● **Problem to work on**: Beginning with the line that contains "blíží horní úvrati, přeskočí", retype the entries below exactly, ending with the line that contains "4 сентября, 2024". Leave out any pictures.

● **Dataset entries**:
>>

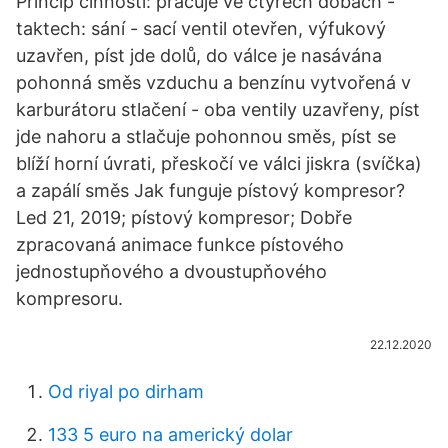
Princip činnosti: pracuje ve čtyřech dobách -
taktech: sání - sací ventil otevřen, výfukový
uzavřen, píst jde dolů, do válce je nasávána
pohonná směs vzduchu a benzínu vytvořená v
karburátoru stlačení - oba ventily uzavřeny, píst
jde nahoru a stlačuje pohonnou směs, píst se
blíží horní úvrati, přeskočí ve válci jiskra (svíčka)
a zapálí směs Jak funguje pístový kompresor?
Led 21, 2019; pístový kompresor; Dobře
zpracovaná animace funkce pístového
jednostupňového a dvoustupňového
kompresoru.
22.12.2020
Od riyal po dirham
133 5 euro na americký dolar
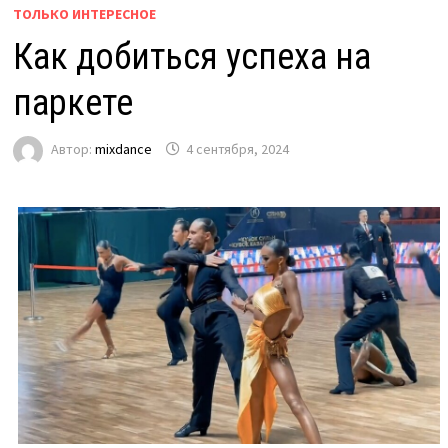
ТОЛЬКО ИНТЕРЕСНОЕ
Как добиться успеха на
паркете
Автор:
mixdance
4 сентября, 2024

<<
>>

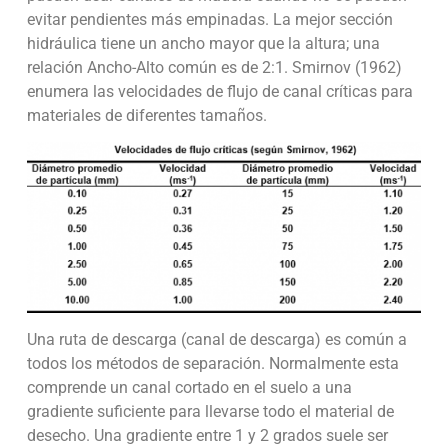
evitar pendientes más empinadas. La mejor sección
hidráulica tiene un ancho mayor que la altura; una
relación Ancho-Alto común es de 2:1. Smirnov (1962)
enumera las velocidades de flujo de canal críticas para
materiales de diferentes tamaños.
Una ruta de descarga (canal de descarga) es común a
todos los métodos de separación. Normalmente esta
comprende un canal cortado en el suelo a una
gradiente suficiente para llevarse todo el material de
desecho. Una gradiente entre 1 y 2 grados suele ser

<<

● **Exercise result**:
blíží horní úvrati, přeskočí ve válci jiskra (svíčka)
a zapálí směs Jak funguje pístový kompresor?
Led 21, 2019; pístový kompresor; Dobře
zpracovaná animace funkce pístového
jednostupňového a dvoustupňového
kompresoru.
22.12.2020
Od riyal po dirham
133 5 euro na americký dolar
ТОЛЬКО ИНТЕРЕСНОЕ
Как добиться успеха на
паркете
Автор:
mixdance
4 сентября, 2024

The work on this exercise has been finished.